Time between connecting flights in Norway

Upvote:6

Remember that with flights on separate tickets (a “self-connection”), if you miss your second flight, you’re in your own: you’ll be considered a no-show, your ticket will most likely be cancelled, and you’ll have to buy (and pay for) a new ticket at last minute prices, usually a lot more expensive. If the next flight is the next day, hotels and meals will be on you.

Also remember you need to have checked-in for the second flight before the check-in deadline. You’re lucky, in your case it’s only 30 minutes, but that still makes the critical path (deplane, wait for luggage, go to departures, queue at check-in) only 1h50.

If all goes well that’s plenty of time. But if there are any issues (first flight cancelled or delayed, slow delivery of luggage…) it can become extremely tight.

There are probably not many other flights (if any) after your chosen flight, which further complicates things.

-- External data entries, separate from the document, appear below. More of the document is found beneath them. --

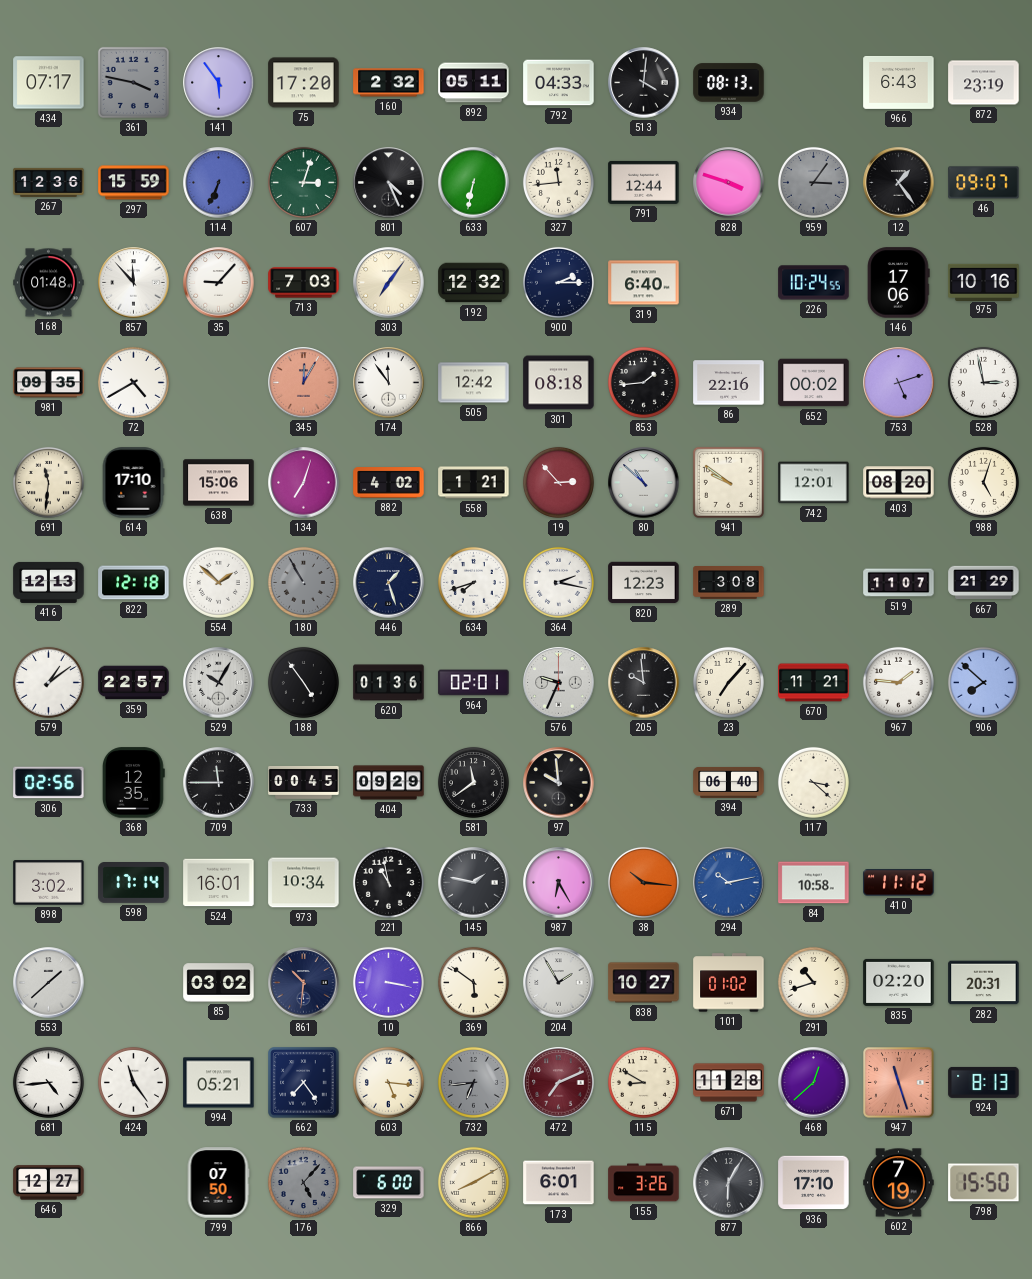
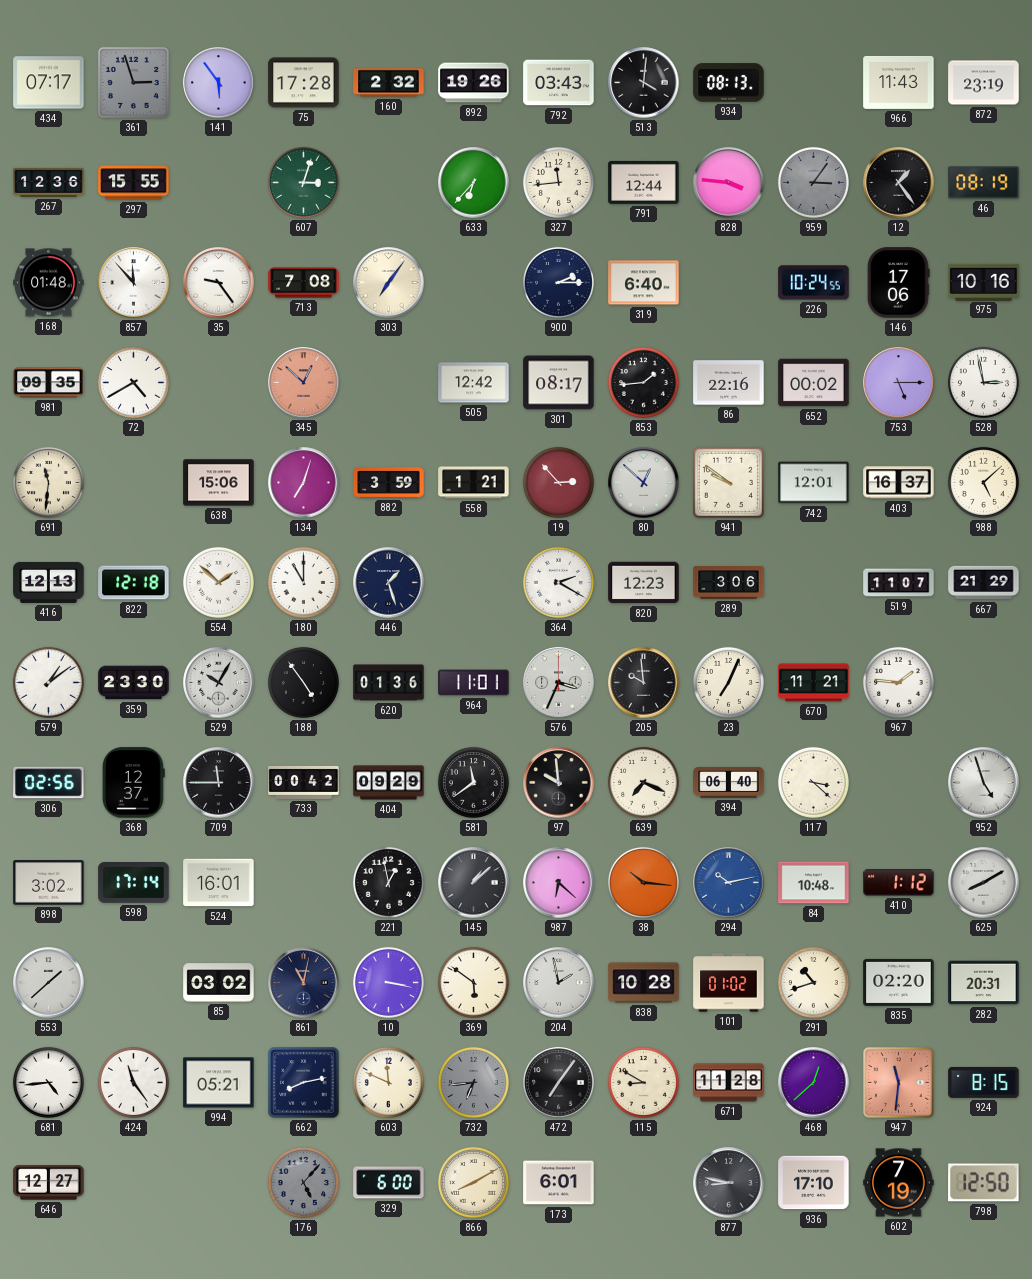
361: 3:47 -> 2:57
75: 17:20 -> 17:28
892: 05:11 -> 19:26
792: 04:33 -> 03:43
966: 6:43 -> 11:43
297: 15:59 -> 15:55
114: 6:34 -> none
801: 4:26 -> none
633: 6:32 -> 6:37
828: 3:48 -> 3:46
46: 09:07 -> 08:19
35: 9:07 -> 9:24
713: 7:03 -> 7:08
192: 12:32 -> none
345: 12:05 -> 12:52
174: 11:54 -> none
301: 08:18 -> 08:17
753: 5:12 -> 5:15
614: 17:10 -> none
882: 4:02 -> 3:59
80: 10:52 -> 12:52
403: 08:20 -> 16:37
988: 5:03 -> 5:08
180: 10:55 -> 11:00
180 dial: grey -> white
634: 7:42 -> none
364: 2:17 -> 2:20
289: 3:08 -> 3:06
359: 22:57 -> 23:30
964: 02:01 -> 11:01
576: 9:34 -> 3:34
23: 7:07 -> 7:04
906: 7:52 -> none
368: 12:35 -> 12:37
733: 00:45 -> 00:42
639: none -> 7:19
952: none -> 4:57
973: 10:34 -> none
221: 10:58 -> 12:58
145: 1:47 -> 1:08
987: 6:25 -> 6:22
84: 10:58 -> 10:48
410: 11:12 -> 1:12
625: none -> 8:10
861: 10:31 -> 11:02
204: 1:55 -> 1:58
838: 10:27 -> 10:28
662: 7:24 -> 8:13
603: 5:16 -> 11:49
472: 7:11 -> 7:06
472 dial: burgundy -> black
947: 11:27 -> 11:31
924: 8:13 -> 8:15
799: 07:50 -> none
155: 3:26 -> none
877: 6:05 -> 8:47
798: 15:50 -> 12:50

In normal times the rule of thumb for self-connections is at least 4 hours (more of the second flight is expensive or infrequent, usually a long-haul flight, or if there is immigration involved and it can be slow). These days…

Upvote:8

"And by this I mean going through customs and immigration"

There would be no immigration in this flight. It is just a domestic (intra-Schengen) flight from Frankfurt to Oslo. You just exit from the aircraft and go to the luggage belt. This is not an "international" flight (non-Schengen to Schengen).

As another comment said, in normal circumstances, more than 2 hours is quite sufficient but as there have been a lot of news about chaos at European airports, no one knows. Just 2 days ago there was a news which said "5,000 suitcases from Lufthansa passengers alone are left behind at Frankfurt Airport every day. Some of these bags are now being transported by truck to Munich Airport because there is more capacity there to deliver the luggage to its owners". Now, if something like that happens in your case, then it may be difficult to make the connection as you will first have to wait and see if your bag didn't arrive, then contact Lufthansa desk, lodge a complaint, etc. This can take a lot of times.

But if your luggage is in your flight from Frankfurt, and your flight from Frankfurt is not delayed, you should be fine.